5 Tips to Improve the Performance of Your Tableau Server

By Bill Medrano 01 Sep, 2016

You already know that Tableau Server is a powerful collaboration platform. It lets you easily share and distribute the workbooks and dashboards you create in Tableau Desktop. Because people across your organization depend on Tableau Server, it’s essential to keep it performant and scalable.

Follow these five tips to improve the performance of your Tableau Server, streamline your admin tasks, and make sure your investment is ready to scale.

1. If You Have Active Directory, Use It from the Start

There are two ways your users can authenticate on Tableau Server:

  • Using local authentication where Tableau Server keeps credentials internally
  • Using Active Directory

If your enterprise uses Active Directory, install your Tableau Server using Active Directory authentication from the beginning. Here’s why: Tableau Server assigns ownership to each piece of content. Therefore, all content created while using local authentication will be owned by local users. Once you switch to Active Directory, none of those local users will be able to own content since all local users will become “unlicensed” and all users must have credentials in Active Directory.

2. Use Functional Permissioning

This skill will make all the difference when scaling your Tableau Server.
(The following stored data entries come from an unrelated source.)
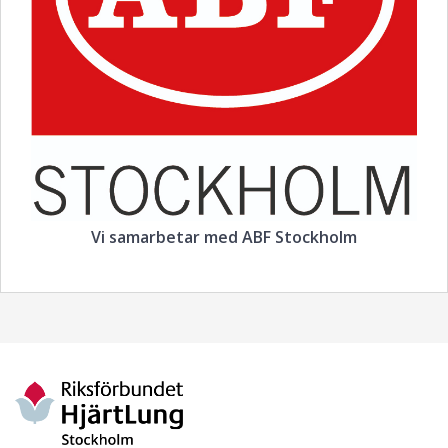
Vi samarbetar med ABF Stockholm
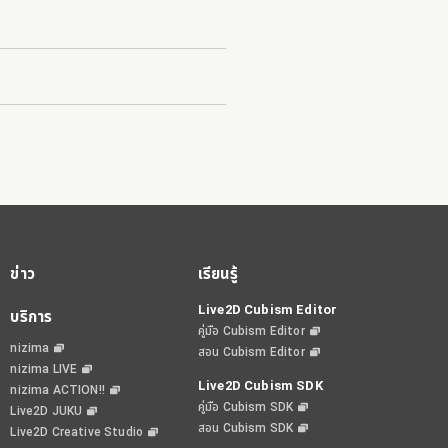
ข่าว
เรียนรู้
Live2D Cubism Editor
บริการ
คู่มือ Cubism Editor
nizima
สอน Cubism Editor
nizima LIVE
Live2D Cubism SDK
nizima ACTION!!
คู่มือ Cubism SDK
Live2D JUKU
สอน Cubism SDK
Live2D Creative Studio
If used from the start of your Tableau Server journey, it allows you to save countless hours administering content permissions.

The idea here is to form groups that are determined by the functions that different groups of people will have on specific content. For example, let’s say that your company’s internal audit team has content on your Tableau Server. At the project level, the team has one project for the Annual Audit Plan. There will be two different functions that users will perform:

  • Publishers: This functional group will publish content to the Annual Audit Plan project. It will contain authors from the internal audit team.
  • Interactors: This functional group contains users who can interact with content. These users will come from several different parts of the organization and might include the CFO, the board of directors, the COO, team members from legal and compliance departments, and so forth.

Functional permissioning allows Tableau Server administrator to apply group permissions based on what users do with content instead of applying organizational permissions based the user's department. That will help you avoid two common mistakes:

  • Assigning permissions to content at the individual user level: Once you start down this road, as your installation scales, managing permissions becomes time-consuming, and debugging permission cases becomes confusing. It is a burden at 25 users; it becomes unwieldy at 2,500.
  • Using organizational permissions: For example, you can create a sales group that has every salesperson in it, then assign permissions to content for the organizational group.

3. Understand and Monitor Tableau Data Extracts

Tableau Data Extracts are a hugely powerful tool when implemented correctly. Once extracts are created and published to a refresh schedule on Tableau Server, they can grow unwieldy over time. Techniques to optimize, identify, and monitor extracts are crucial to the health of your server.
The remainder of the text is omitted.